So we're going to bring you a conversation where he goes through some of that stuff.
But today, I thought I'd play the very first story that Lato did for us.
This goes back ways.
at the time he was a grad student at Harvard
and he'd written us an email saying
hey are you guys into old robots
like robots that are a few hundred years old
and then he had a whole list of them
like for example picking up with the story
I've heard rumors
whispered by Soren mostly
about a pooping duck
oh so the pooping duck is really famous actually
the duck wasn't really eating and pooping
but they had like a store of like pre-pooped
duck poop. I don't know what it was.
It looked like duck poop, maybe. And you would feed this robot
duck and then watch it actually poop?
I mean, all you see is you see sort of this in and
this out. And people believed it?
People thought this was a pooping duck.
So we talked about a bunch
of these ancient robots and both
of them were kind of funny. But then he told us
about one in particular
that was... Actually, it was
kind of haunting. Yeah, it's not poopy
at all. So the year is
1562. This is
450 years ago.
So long after Columbus.
Ferdinand and Isabella are dead and there's a new king of Spain.
Philip.
Philip, yeah.
And he has a son.
The 17-year-old crown prince, his name's Don Carlos.

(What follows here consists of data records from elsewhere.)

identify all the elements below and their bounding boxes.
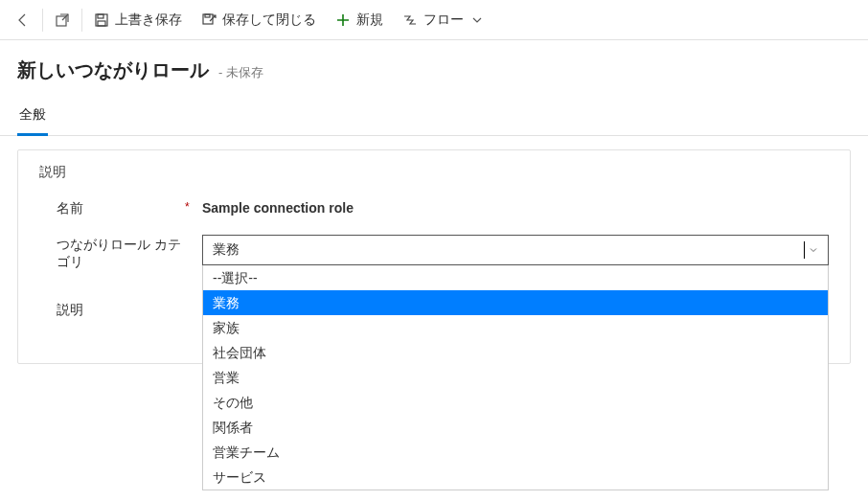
caret-cursor bbox=[804, 241, 805, 259]
section-title: 説明 bbox=[39, 164, 829, 181]
category-option[interactable]: 営業 bbox=[203, 365, 828, 390]
name-field[interactable]: Sample connection role bbox=[202, 198, 829, 216]
field-row-name: 名前 * Sample connection role bbox=[39, 198, 829, 217]
svg-rect-5 bbox=[205, 14, 210, 17]
required-marker: * bbox=[185, 198, 202, 214]
chevron-down-icon bbox=[808, 244, 819, 256]
flow-label: フロー bbox=[423, 11, 464, 29]
category-option[interactable]: 業務 bbox=[203, 290, 828, 315]
category-select-value: 業務 bbox=[213, 241, 240, 259]
chevron-down-icon bbox=[469, 12, 485, 28]
category-dropdown: --選択--業務家族社会団体営業その他関係者営業チームサービス bbox=[202, 265, 829, 490]
page-title: 新しいつながりロール bbox=[17, 59, 209, 80]
flow-menu-button[interactable]: フロー bbox=[393, 0, 494, 39]
description-label: 説明 bbox=[39, 300, 185, 319]
new-button[interactable]: 新規 bbox=[326, 0, 393, 39]
plus-icon bbox=[335, 12, 351, 28]
required-spacer bbox=[185, 300, 202, 302]
popout-button[interactable] bbox=[45, 0, 80, 39]
required-spacer bbox=[185, 235, 202, 237]
category-select-caret[interactable] bbox=[801, 237, 820, 263]
category-option[interactable]: サービス bbox=[203, 465, 828, 490]
back-arrow-icon bbox=[15, 12, 31, 28]
category-option[interactable]: 関係者 bbox=[203, 415, 828, 440]
save-close-button[interactable]: 保存して閉じる bbox=[192, 0, 326, 39]
category-select-input[interactable]: 業務 bbox=[202, 235, 829, 265]
name-label: 名前 bbox=[39, 198, 185, 217]
separator bbox=[81, 9, 82, 32]
page-subtitle: - 未保存 bbox=[218, 65, 263, 80]
tab-list: 全般 bbox=[0, 99, 868, 136]
command-bar: 上書き保存 保存して閉じる 新規 フロー bbox=[0, 0, 868, 40]
separator bbox=[42, 9, 43, 32]
category-field: 業務 --選択--業務家族社会団体営業その他関係者営業チームサービス bbox=[202, 235, 829, 265]
save-button[interactable]: 上書き保存 bbox=[84, 0, 192, 39]
category-option[interactable]: 社会団体 bbox=[203, 340, 828, 365]
flow-icon bbox=[402, 12, 418, 28]
category-option[interactable]: その他 bbox=[203, 390, 828, 415]
category-option[interactable]: --選択-- bbox=[203, 265, 828, 290]
save-label: 上書き保存 bbox=[115, 11, 182, 29]
field-row-category: つながりロール カテゴリ 業務 --選択--業務家族社会団体営業その他関係者営業… bbox=[39, 235, 829, 271]
svg-rect-2 bbox=[98, 14, 103, 18]
save-close-icon bbox=[201, 12, 217, 28]
category-select: 業務 --選択--業務家族社会団体営業その他関係者営業チームサービス bbox=[202, 235, 829, 265]
section-card: 説明 名前 * Sample connection role つながりロール カ… bbox=[17, 149, 851, 364]
back-button[interactable] bbox=[6, 0, 40, 39]
tab-general[interactable]: 全般 bbox=[17, 99, 48, 136]
svg-rect-3 bbox=[98, 21, 105, 26]
page-header: 新しいつながりロール - 未保存 bbox=[0, 40, 868, 83]
name-value: Sample connection role bbox=[202, 198, 829, 216]
new-label: 新規 bbox=[356, 11, 383, 29]
save-icon bbox=[94, 12, 109, 28]
category-option[interactable]: 家族 bbox=[203, 315, 828, 340]
category-option[interactable]: 営業チーム bbox=[203, 440, 828, 465]
category-label: つながりロール カテゴリ bbox=[39, 235, 185, 271]
save-close-label: 保存して閉じる bbox=[222, 11, 316, 29]
popout-icon bbox=[55, 12, 70, 28]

And one day, he's in the royal lodgings.
He's walking down a flight of stairs.
He trips, he falls, he bashes his head against a door near the bottom of the stairs.
This is the crown prince, you say?
The crown prince of Spain.
So this is a national calamity.
It is a national calamity because he's the heir apparent.
Right. So, so, so, well, at first, it doesn't look like it's such a bad injury. He's still conscious. But then his head starts to swell to this kind of crazy size. He becomes delirious and feverish. He's struck blind. And so at this point, the king comes, right? This is King Philip the second. So he is at this time. He is the most powerful man in the world, right? So he basically controls the all of the Americas. He controls much of Europe. The Philippines is named after him.
He was tight with the Pope.
At this time, the Pope and the King were kind of like, you know, BFF.
So the whole Spanish court is going nuts.
Across the country, people are seeing this, reading this as a kind of sign that God's very angry.
Right.
And so they're fasting.
They're doing these kinds of prayer processions, things like this.
And according to Latif, the King calls all the best doctors in Europe to come to Spain to help his son.
And these doctors are trying everything.
They are drilling a hole in his skull.
To relieve the pressure?
To relieve the pressure.
They are bleeding him and blistering him,
and they are purging him to the extent that he has, like, 20 bowel movements
within just, like, a certain few hours.
They're, like, smearing all over the wound.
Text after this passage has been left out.